The most confusing part of modesty standards, however, was how they weren’t the same for everyone. Skirts versus pants, obviously, but also I had friends who wore swimsuits that showed their bellies or their cleavage, and I knew for a fact they loved God and had faith stronger than mine. Other people always wore shirts that came up to their collarbones or only wore swimsuits with shorts or skirts to cover their bottom half. The church would issue a dress code for youth retreats or VBS, and then people didn’t follow it and no one seemed to care.

I know now that enforcing modesty-focused dress codes is often more damaging to teenage girls than ignoring them, but it was very frustrating to me then. If modesty was so important, then why didn’t the youth leaders make sure everyone followed the dress code? If the standards that pleased God were so clear, then why didn’t we all have the same standards?
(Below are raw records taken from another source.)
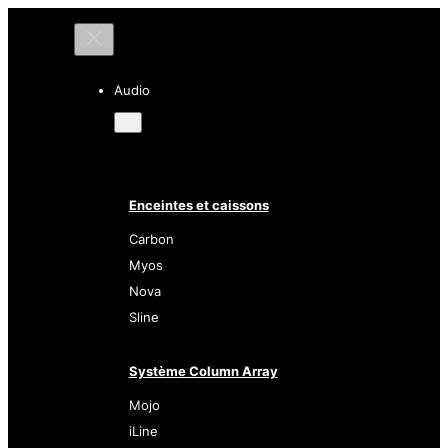
Audio
Enceintes et caissons
Carbon
Myos
Nova
Sline
Système Column Array
Mojo
iLine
And if Christians had different standards, then which ones were most pleasing to God?

I wish I could say that resolving the inconsistencies and digging deep into what God actually said about modesty is what prompted me to buy those shorts. But that actually happened later, when I was figuring out why I was so much more comfortable in my clothes and body when I wasn’t even trying to be modest.
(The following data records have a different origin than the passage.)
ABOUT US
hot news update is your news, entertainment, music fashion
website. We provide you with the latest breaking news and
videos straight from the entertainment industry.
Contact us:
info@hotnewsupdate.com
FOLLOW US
It’s practically a requirement for youth groups to teach a lesson based on 1 Samuel 16:7 at some point, and I heard more than one. But if that verse is true, that man looks at the outward appearance but the Lord looks at the heart, God does not care at all if my shorts come down to my fingertips or if I wear a tank top with straps narrower than my finger. If my heart is modest and my intentions honorable, then what I wear is not important to God. Of course my clothes should still be appropriate for the situation, the culture, the era in history I move through.

But walking around deeply self-conscious and anxious about my body and my clothing does not honor God, and it does not honor me. The way modesty was taught in Christian culture objectified me; it objectified all teenage girls. It did exactly what we were told boys would do if we wore short shorts or let our shirts dip too low. It looked at my body and my clothes and decided those spoke louder than me the person.

Deciding if a girl is modest based on the clothes she is wearing is the very definition of looking at the outward appearance. God sees that girl’s heart, not the length of her skirt or the type of tank top straps she’s wearing. This doesn’t mean a girl should wear whatever she wants whenever she wants; clothes need to fit the situation she’s dressing for. But measuring someone’s godliness based on their adherence to a specific set of modesty standards is the opposite of how God instructs us to see people, the opposite of how God sees people.

All of this emphasis on modesty, on making certain I only showed the acceptable amount of skin, led to an inevitable conclusion: I was always on guard against my own body.

I could never relax in my own skin because my skin was the enemy. Unless I was wearing jeans and a t-shirt, I had to always be aware of how I moved, how my clothes shifted, if I was revealing something that I shouldn’t.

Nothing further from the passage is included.